■ Requirement
Will you quote only the lines starting at the one that contains "informe sitúa al" and ending with the last line of the listing below, inclusive?

■ Given information
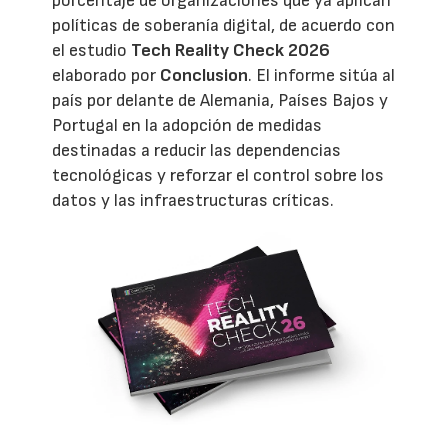
porcentaje de organizaciones que ya aplican
políticas de soberanía digital, de acuerdo con
el estudio
Tech Reality Check 2026
elaborado por
Conclusion
. El informe sitúa al
país por delante de Alemania, Países Bajos y
Portugal en la adopción de medidas
destinadas a reducir las dependencias
tecnológicas y reforzar el control sobre los
datos y las infraestructuras críticas.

■ Result of this task
. El informe sitúa al
país por delante de Alemania, Países Bajos y
Portugal en la adopción de medidas
destinadas a reducir las dependencias
tecnológicas y reforzar el control sobre los
datos y las infraestructuras críticas.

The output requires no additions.